By Toni G. Atkins | Notes from Toni
Imagine you’ve recently given birth to your first child. You don’t earn a lot of money, so you rely on Medi-Cal, California’s safety-net health-insurance program, and you get your health care at a community health center. The baby won’t stop crying, and the stress and lack of sleep are fraying your last nerve. You’re really struggling.
You see your doctor during a regular health visit, and you tell her about all the difficulties you’re experiencing. She thinks it would help for you to talk with a therapist — today.
You’re eligible to receive California’s safety-net benefits, so the health center can bill Medi-Cal for your regular visit.

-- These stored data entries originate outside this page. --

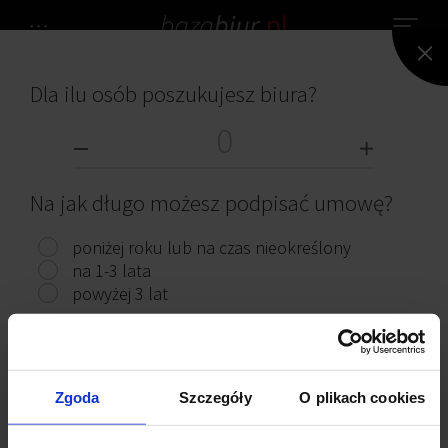
Dla ilu osób poszukujesz biura?
NIE ZNALEZIONO ŻADNEGO BIURA.
BIURA DO WYNAJĘCIA
Na jak długo możesz podpisać umowę?
poniżej roku lub na czas nieokreślony
na 1-3 lata
powyżej 3 lat
Przeczytaj ciekawe artykuły
Pokaż biura
Zgoda
Szczegóły
O plikach cookies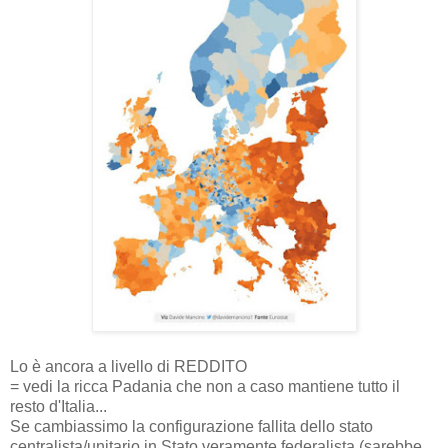
Lo è ancora a livello di REDDITO
= vedi la ricca Padania che non a caso mantiene tutto il
resto d'Italia...
Se cambiassimo la configurazione fallita dello stato
centralista/unitario in Stato veramente federalista (sarebbe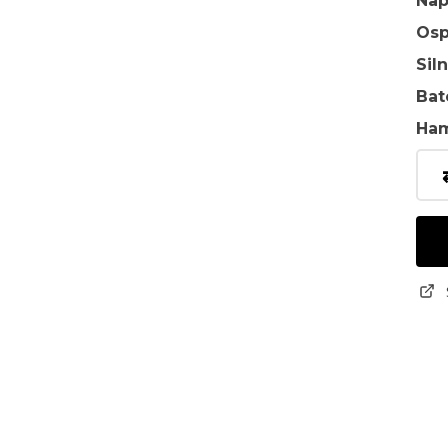
Na
Osp
Sil
Bat
Ha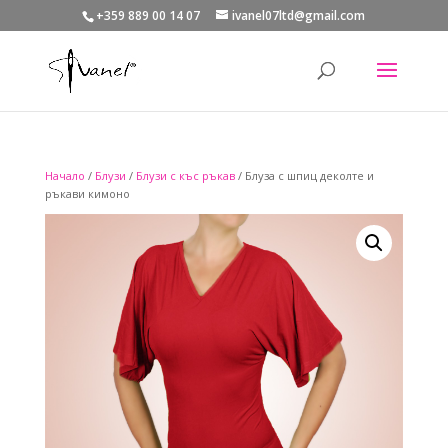
+359 889 00 14 07
ivanel07ltd@gmail.com
Начало
/
Блузи
/
Блузи с къс ръкав
/ Блуза с шпиц деколте и
ръкави кимоно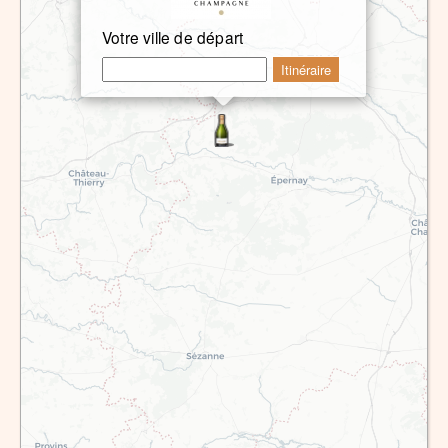
Votre ville de départ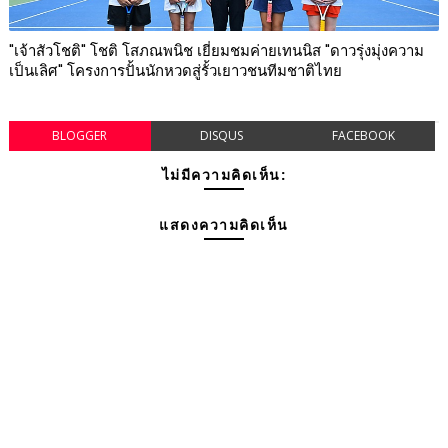
"เจ้าสัวโชติ" โชติ โสภณพนิช เยี่ยมชมค่ายเทนนิส "ดาวรุ่งมุ่งความ
เป็นเลิศ" โครงการปั้นนักหวดสู่รั้วเยาวชนทีมชาติไทย
BLOGGER
DISQUS
FACEBOOK
ไม่มีความคิดเห็น:
แสดงความคิดเห็น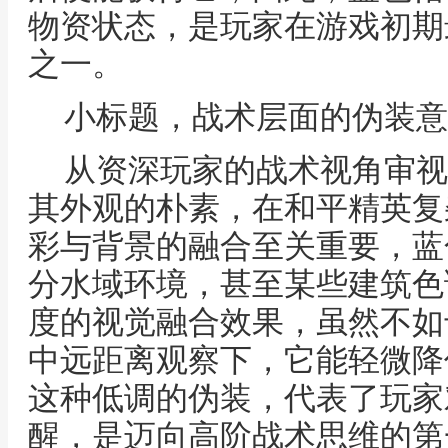
物资状态，是玩家在游戏初期
之一。
小标题，战术层面的伪装意
从资深玩家的战术视角审视
其外观的朴素，在和平精英复
彩与背景的融合至关重要，蓝
分水域环境，甚至某些建筑色
度的视觉融合效果，虽然不如
中远距离观察下，它能轻微降
这种低调的伪装，代表了玩家
醒，是迈向高阶战术思维的第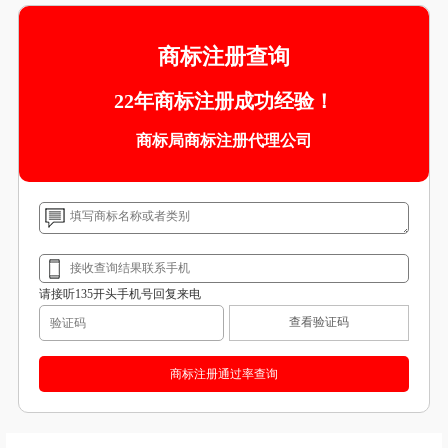
商标注册查询
22年商标注册成功经验！
商标局商标注册代理公司
请接听135开头手机号回复来电
查看验证码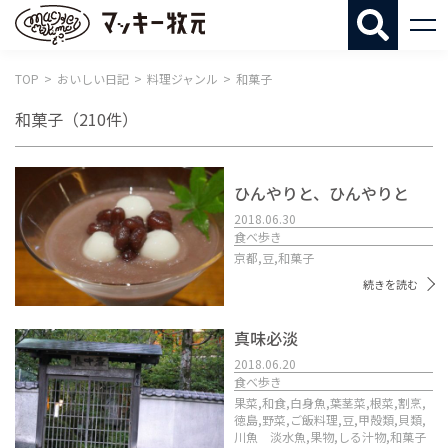
マッキー牧
TOP
おいしい日記
料理ジャンル
和菓子
和菓子
（210件）
ひんやりと、ひんやりと
2018.06.30
食べ歩き
京都,
豆,
和菓子
続きを読む
真味必淡
2018.06.20
食べ歩き
果菜,
和食,
白身魚,
葉茎菜,
根菜,
割烹,
徳島,
野菜,
ご飯料理,
豆,
甲殻類,
貝類,
川魚 淡水魚,
果物,
しる汁物,
和菓子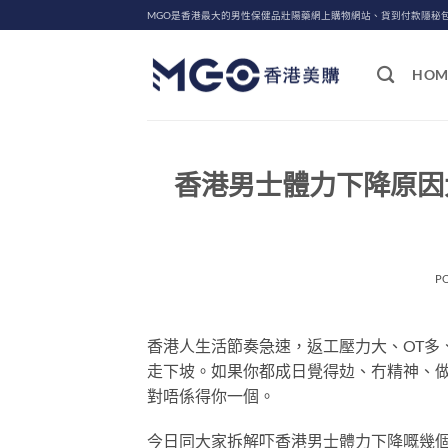
Skip
MGO是香港最大的男性保健品壯陽藥網上購物網站、貨到付款隱秘
to
content
HOM
香港男士體力下降原因
P
香港人生活節奏急速，返工壓力大、OT多
走下坡。如果你都成日覺得攰、冇精神、
對唔係得你一個。
今日同大家拆解吓香港男士體力下降嘅幾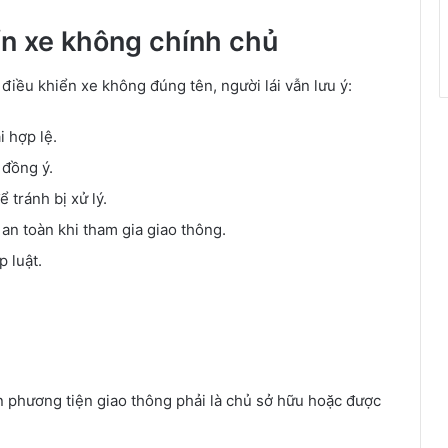
iển xe không chính chủ
 điều khiển xe không đúng tên, người lái vẫn lưu ý:
i hợp lệ.
 đồng ý.
 tránh bị xử lý.
 an toàn khi tham gia giao thông.
 luật.
n phương tiện giao thông phải là chủ sở hữu hoặc được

The problem is, it can’t do the same for a mental-health visit when it happens the same day.
So, the health center has two choices. It can make sure you see a therapist today, meaning it must absorb the additional cost for those services, or it can schedule an appointment for another day, delaying the treatment and risking the possibility that you’ll cancel it because you can’t get the time off work, or for myriad other reasons. But your struggles might worsen without intervention.
Or, imagine you suffer from chronic disease and you’re at the health center for a checkup. You tell your doctor how you feel, and eventually you reveal that you’re depressed, and you think about just ending the pain — both the physical and the emotional — once and for all. There’s no choice here: The health center will try to get you to a therapist right away, but it will have to absorb the cost.
These scenarios are realities for many Californians. They are similar to encounters I had with people back when I worked in community health clinics — I know these situations firsthand.
There’s no reason it has to be like this. If health centers can bill Medi-Cal for a mental-health visit tomorrow, why can’t it bill for a visit today?
California allows health centers to bill for primary care and a dentist appointment on the same day — why not mental health, too? What’s more, the federal Medicare program allows for same-day billing of behavioral health and medical services — Medi-Cal should too, as well.
Working with the Steinberg Institute and CaliforniaHealth+ Advocates, I have introduced Senate Bill 1125 to fill this hole in the system. It will require the state to allow Medi-Cal to reimburse federally qualified health centers for primary-care and mental-health visits that occur on the same day.
There are more than 1,300 community health centers in California that provide comprehensive, high-quality care to 6.5 million people. That’s one in six Californians. The vast majority of the patients served by community health centers lives at or below the poverty line, and a substantial share are uninsured or enrolled in Medi-Cal.
The good news is that we have broken down some of the stigma associated with emotional challenges and mental illness, and people are increasingly open to treatment, meaning there is a growing need. SB 1125 will allow health centers to hire more mental-health professionals to meet this demand.
The bill also works hand-in-hand with AB 1863. Signed by Governor Jerry Brown in 2016, AB 1863 allowed Medi-Cal to be billed for counseling services provided by licensed marriage-and-family therapists, and not just clinical social workers and psychologists, increasing the supply of service providers.
Health centers must be able to seamlessly provide same-day treatment for both physical and mental health — and be compensated for the full spectrum of care they’re providing. It’s only fair. SB 1125 will accomplish this.
I was pleased when SB 1125 passed the Senate Health Committee in late April and look forward to working with my colleagues in the full Senate, as well as the Assembly and the governor, to ensure that this important measure becomes law.